Omit all pictures. Reproduce exactly the lines from the first line of the records below through the line with "Données Personnelles".

— DATASET RECORDS —
+ + + + + + +
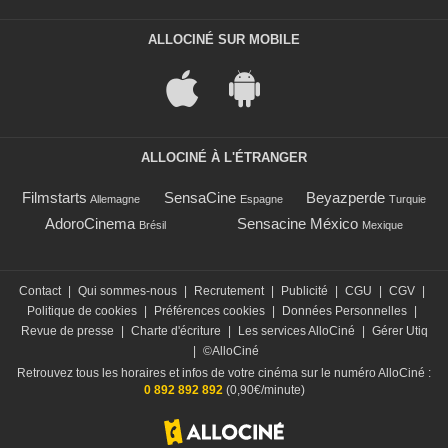
ALLOCINÉ SUR MOBILE
ALLOCINÉ À L'ÉTRANGER
Filmstarts
SensaCine
Beyazperde
Allemagne
Espagne
Turquie
AdoroCinema
Sensacine México
Brésil
Mexique
Contact
|
Qui sommes-nous
|
Recrutement
|
Publicité
|
CGU
|
CGV
|
Politique de cookies
|
Préférences cookies
|
Données Personnelles
|
Revue de presse
|
Charte d'écriture
|
Les services AlloCiné
|
Gérer Utiq
|
©AlloCiné
Retrouvez tous les horaires et infos de votre cinéma sur le numéro AlloCiné :
0 892 892 892
(0,90€/minute)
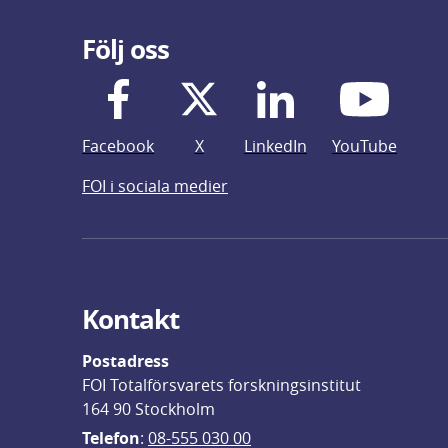
Följ oss
Facebook
X
LinkedIn
YouTube
FOI i sociala medier
Kontakt
Postadress
FOI Totalförsvarets forskningsinstitut
164 90 Stockholm
Telefon
: 
08-555 030 00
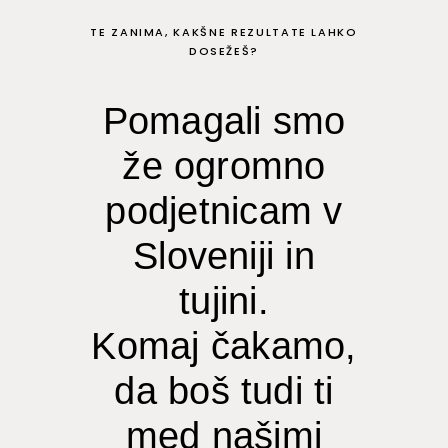
TE ZANIMA, KAKŠNE REZULTATE LAHKO
DOSEŽEŠ?
Pomagali smo
že ogromno
podjetnicam v
Sloveniji in
tujini.
Komaj čakamo,
da boš tudi ti
med našimi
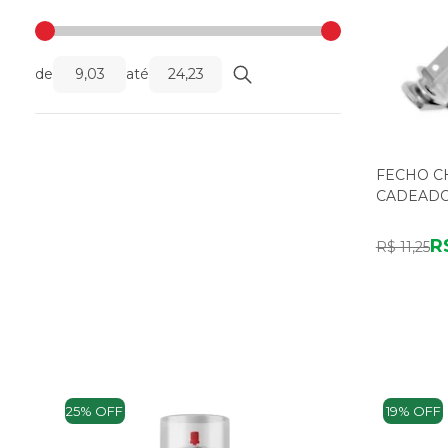
de
até
FECHO C
CADEADO 
R
R$ 11,25
25% OFF
19% OFF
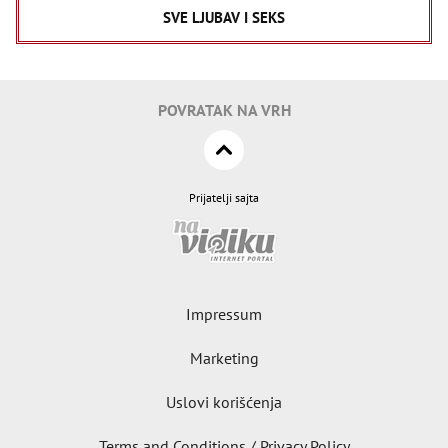
SVE LJUBAV I SEKS
POVRATAK NA VRH
Prijatelji sajta
Impressum
Marketing
Uslovi korišćenja
Terms and Conditions / Privacy Policy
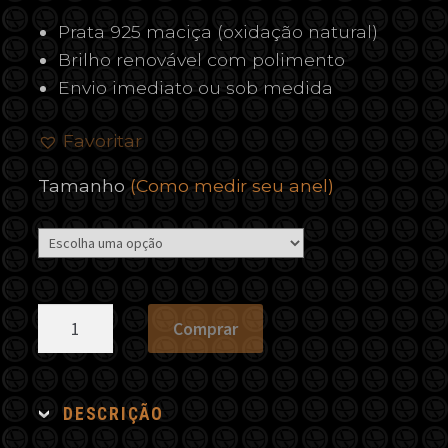
Prata 925 maciça (oxidação natural)
Brilho renovável com polimento
Envio imediato ou sob medida
Favoritar
Tamanho
(Como medir seu anel)
Anel
Comprar
Vazado
Espinélio
quantidade
DESCRIÇÃO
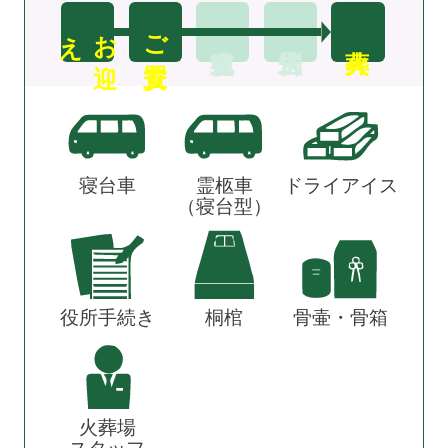
え
お
迎
ご安置
寝台車
霊柩車
ドライアイス
（寝台型）
役所手続き
桐棺
骨壷・骨箱
火葬場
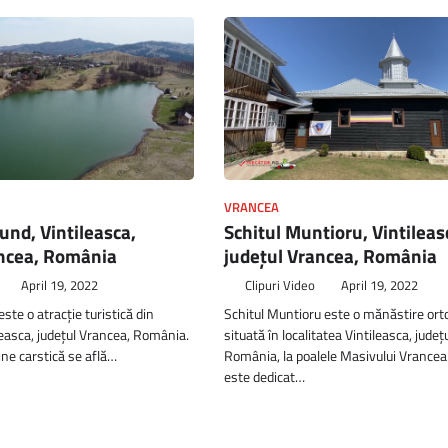
VRANCEA
und, Vintileasca,
Schitul Muntioru, Vintileas
ancea, România
județul Vrancea, România
April 19, 2022
Clipuri Video
April 19, 2022
ste o atracție turistică din
Schitul Muntioru este o mănăstire ort
ileasca, județul Vrancea, România.
situată în localitatea Vintileasca, județ
ine carstică se află…
România, la poalele Masivului Vrancea.
este dedicat…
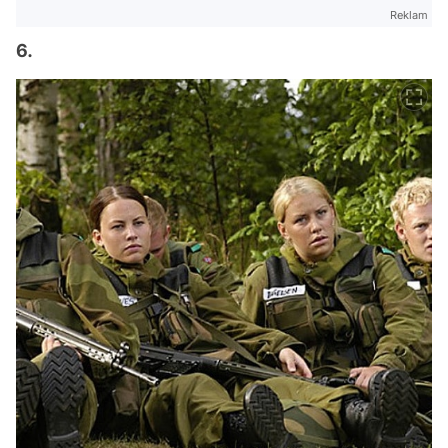
Reklam
6.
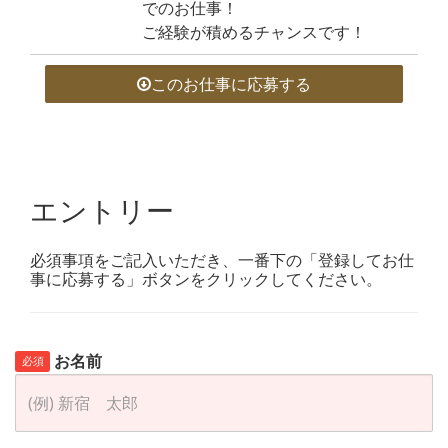
でのお仕事！
ご経験が積めるチャンスです！
このお仕事に応募する
エントリー
必須事項をご記入いただき、一番下の「登録してお仕
事に応募する」ボタンをクリックしてください。
お名前
必須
+ + + + + + +
— ANSWER TO THE PROBLEM —
ALLOCINÉ SUR MOBILE
ALLOCINÉ À L'ÉTRANGER
Filmstarts
SensaCine
Beyazperde
Allemagne
Espagne
Turquie
AdoroCinema
Sensacine México
Brésil
Mexique
Contact
|
Qui sommes-nous
|
Recrutement
|
Publicité
|
CGU
|
CGV
|
Politique de cookies
|
Préférences cookies
|
Données Personnelles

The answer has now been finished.